GIVEN RECORDS
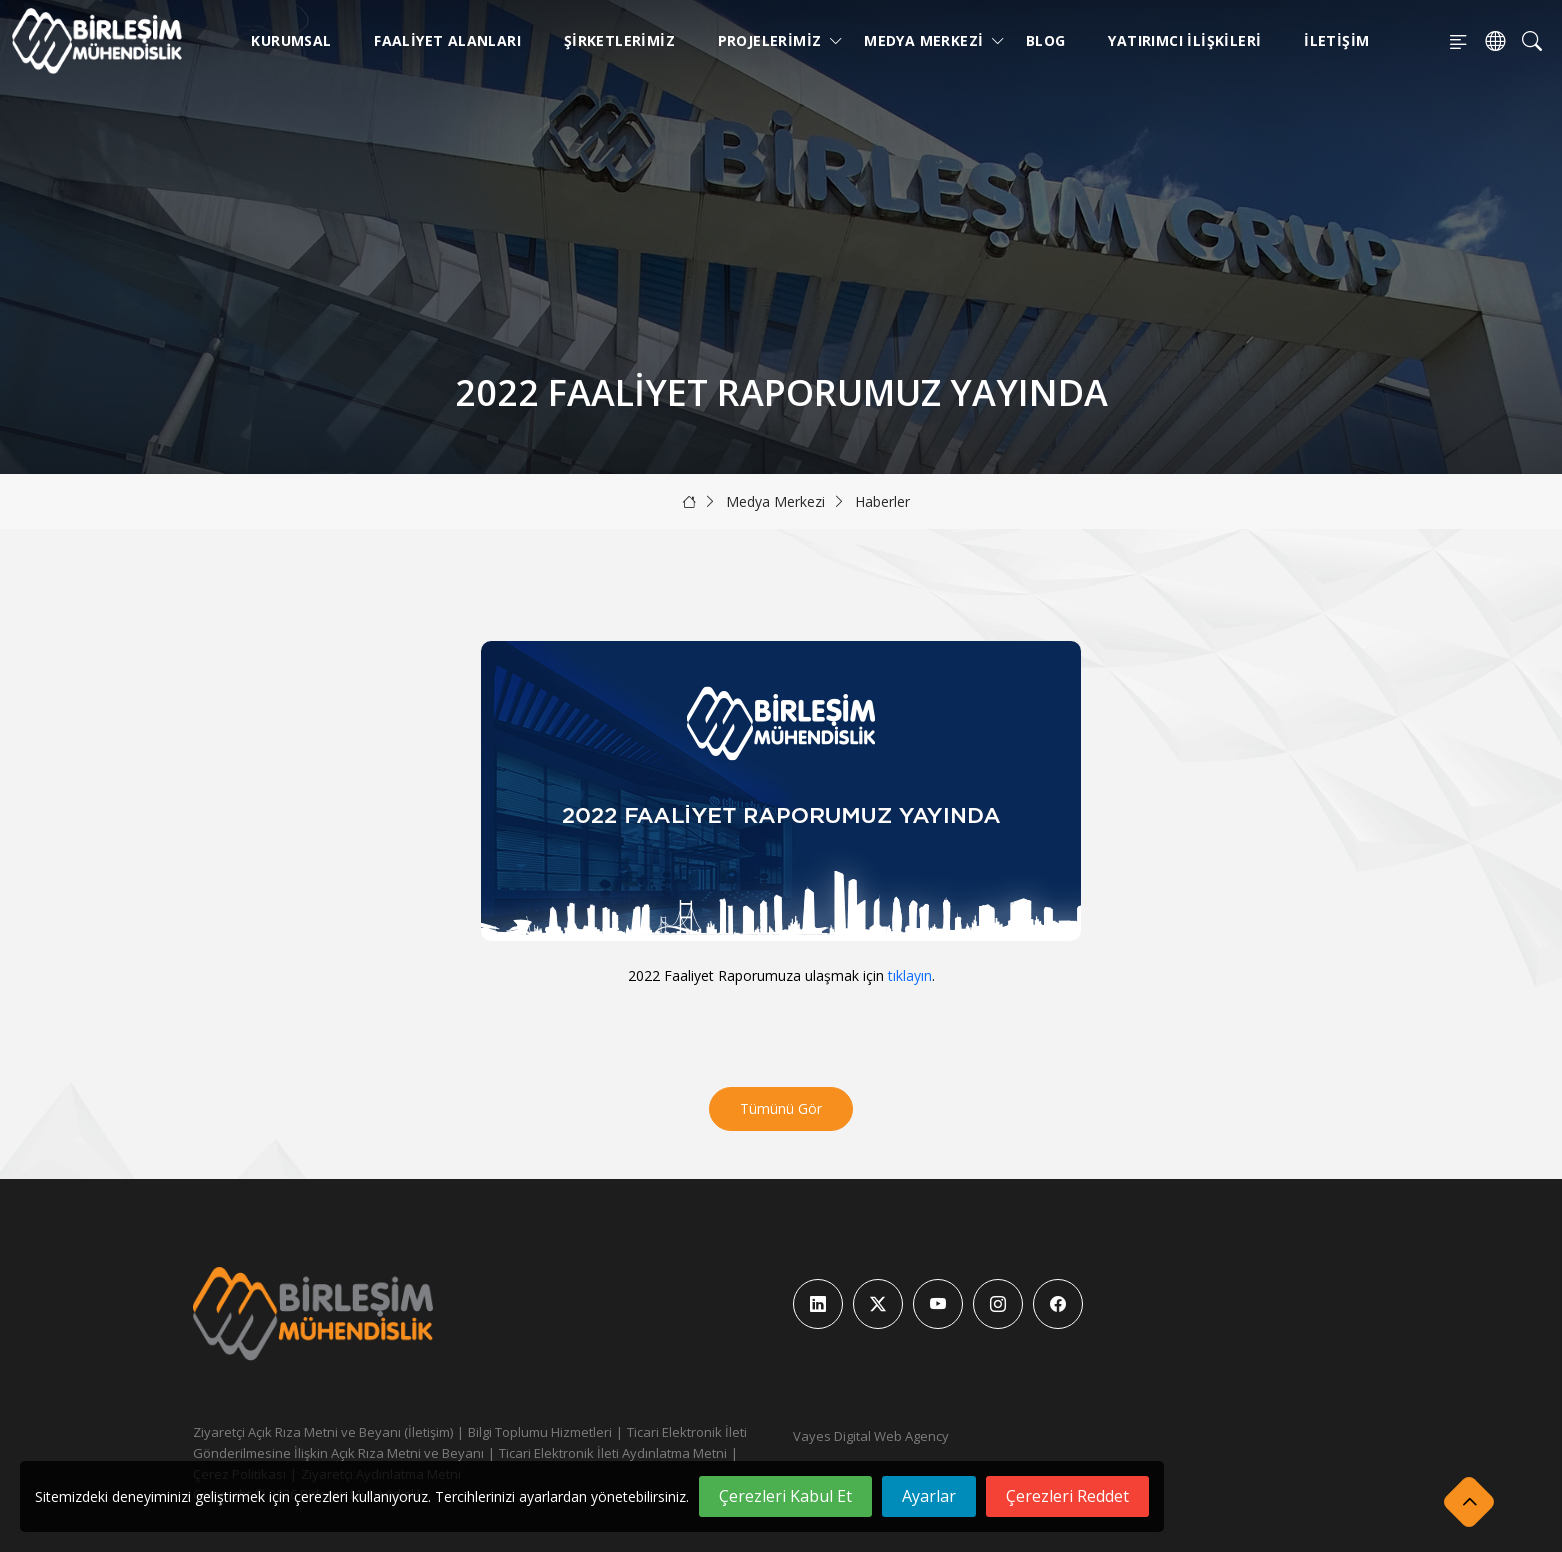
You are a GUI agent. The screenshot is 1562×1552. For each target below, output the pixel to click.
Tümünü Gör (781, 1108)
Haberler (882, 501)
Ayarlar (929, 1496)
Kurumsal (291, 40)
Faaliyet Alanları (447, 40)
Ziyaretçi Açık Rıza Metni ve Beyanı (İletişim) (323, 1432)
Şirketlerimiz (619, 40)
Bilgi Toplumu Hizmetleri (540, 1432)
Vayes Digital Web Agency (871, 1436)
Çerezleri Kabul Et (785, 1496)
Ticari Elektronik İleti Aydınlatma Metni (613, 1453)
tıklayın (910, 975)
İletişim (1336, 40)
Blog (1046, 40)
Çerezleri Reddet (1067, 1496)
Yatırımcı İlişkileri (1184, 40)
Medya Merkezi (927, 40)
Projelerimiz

* * *

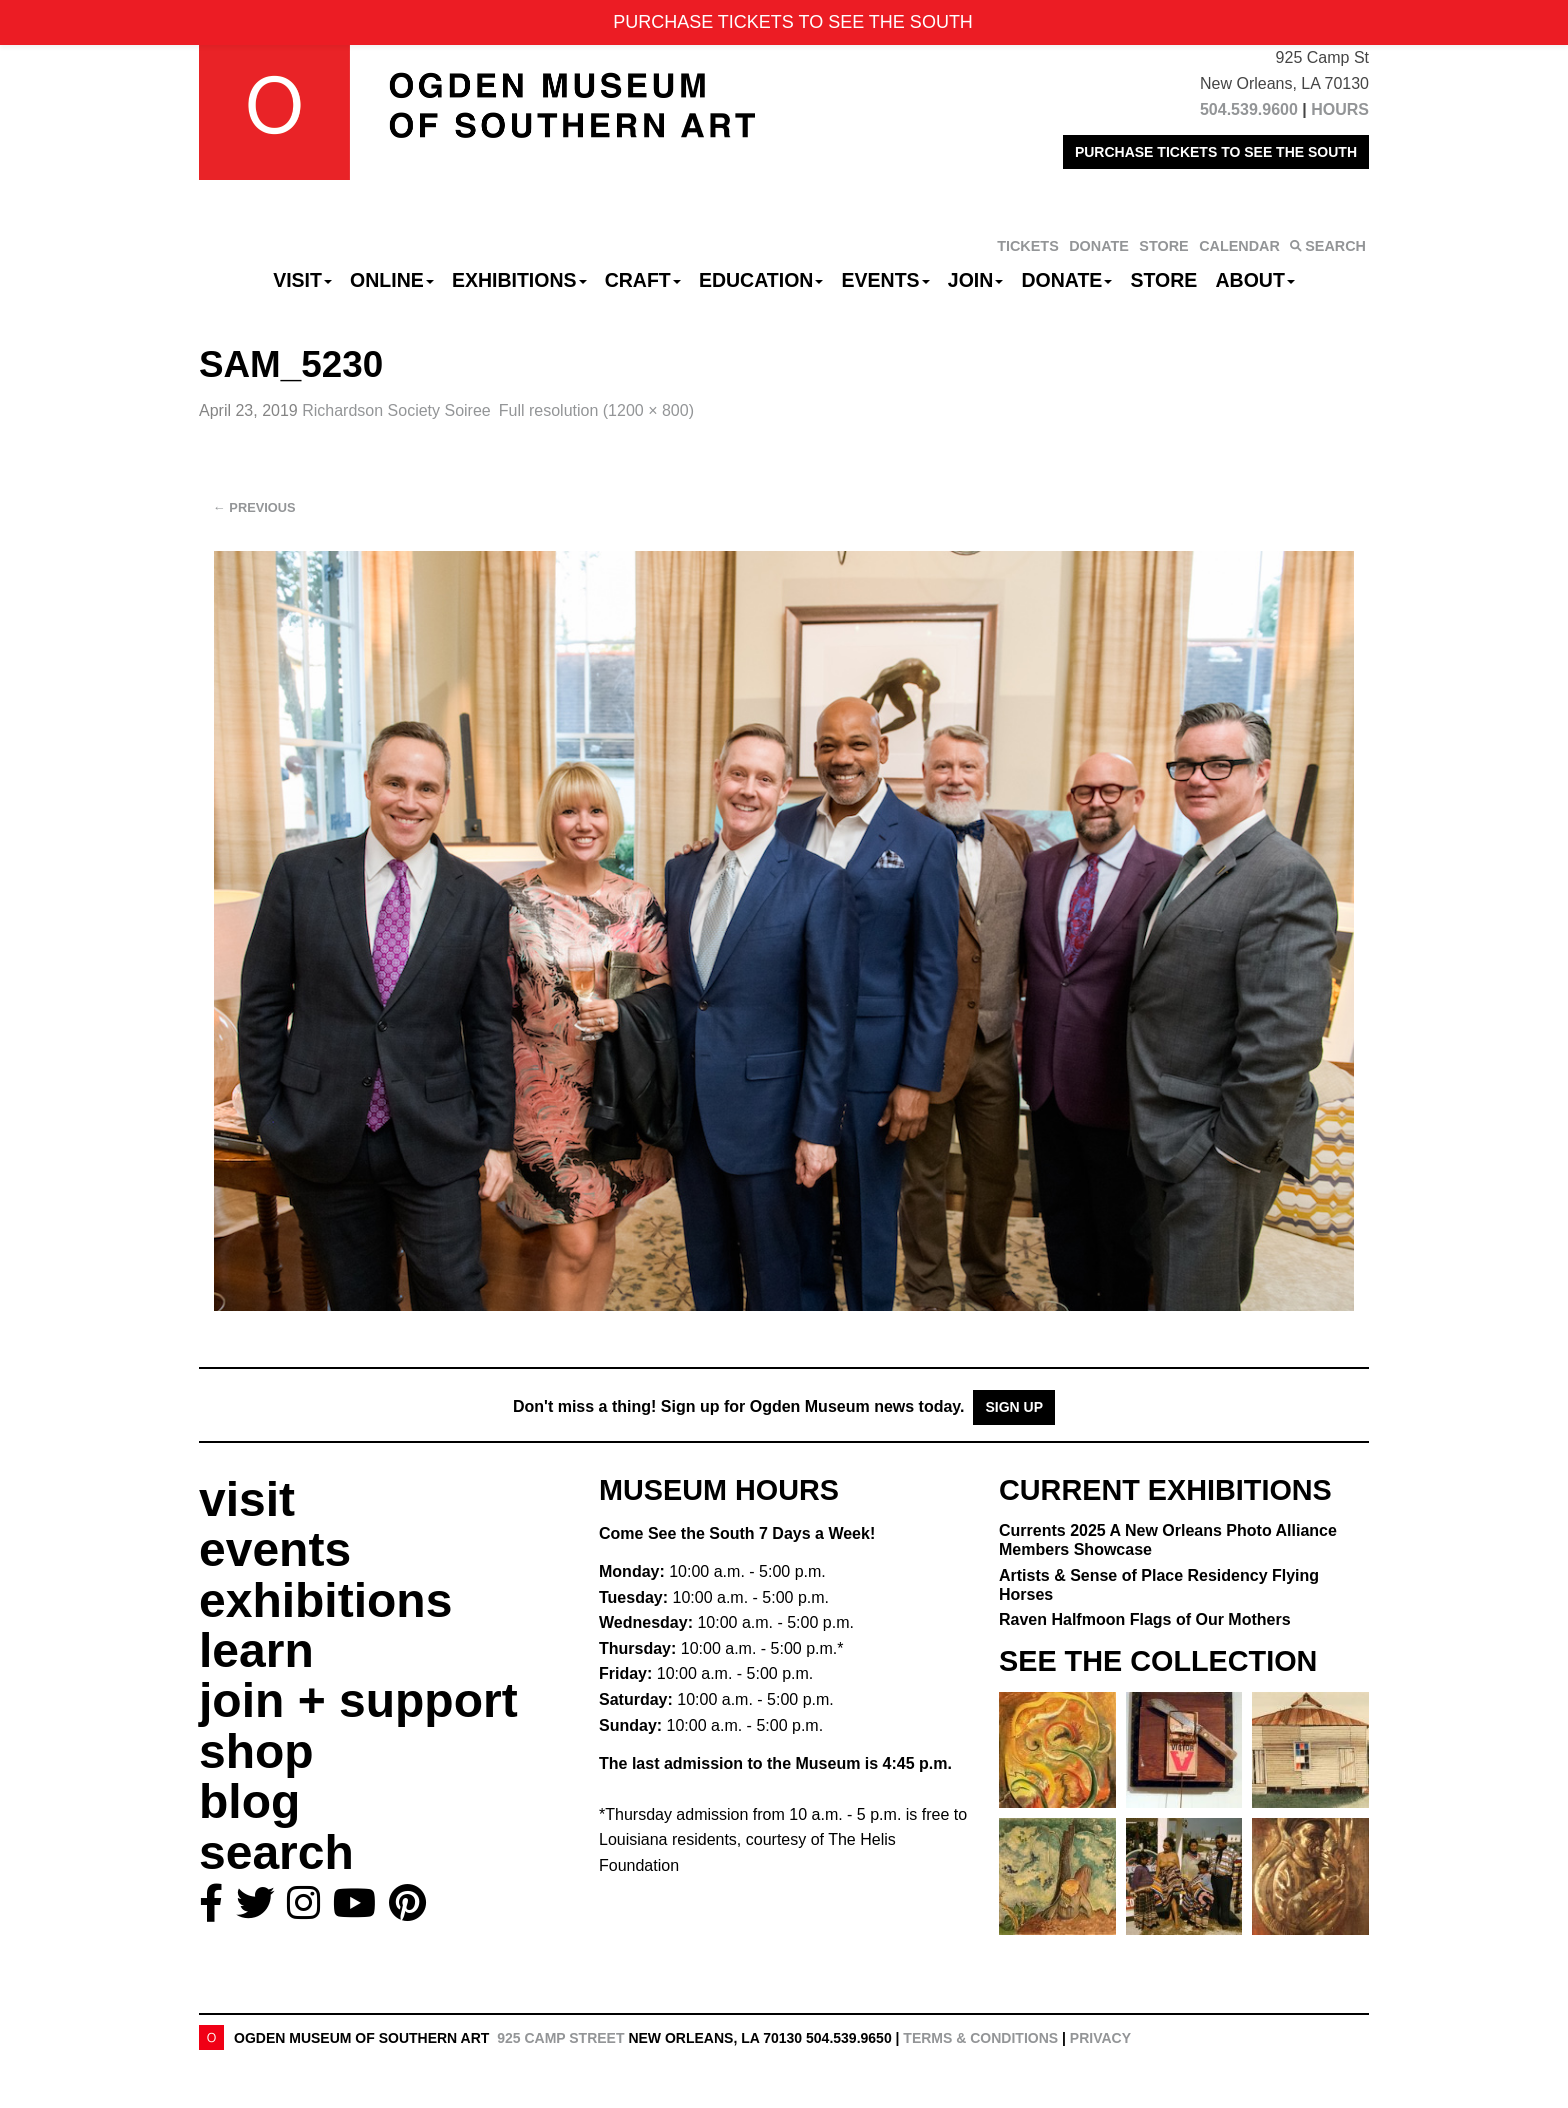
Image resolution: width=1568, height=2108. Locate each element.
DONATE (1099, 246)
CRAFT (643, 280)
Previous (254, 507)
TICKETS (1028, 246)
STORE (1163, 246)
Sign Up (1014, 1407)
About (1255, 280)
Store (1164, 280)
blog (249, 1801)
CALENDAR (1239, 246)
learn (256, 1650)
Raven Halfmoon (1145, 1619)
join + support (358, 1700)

WHAT YOU ARE ASKED TO DO
The response should be the listing above, limited to the lines between the one holding "CRAFT (643, 280)" and the one holding "join + support (358, 1700)", inclusive, reproduced exactly.

THE COMPLETED TASK
CRAFT (643, 280)
Previous (254, 507)
TICKETS (1028, 246)
STORE (1163, 246)
Sign Up (1014, 1407)
About (1255, 280)
Store (1164, 280)
blog (249, 1801)
CALENDAR (1239, 246)
learn (256, 1650)
Raven Halfmoon (1145, 1619)
join + support (358, 1700)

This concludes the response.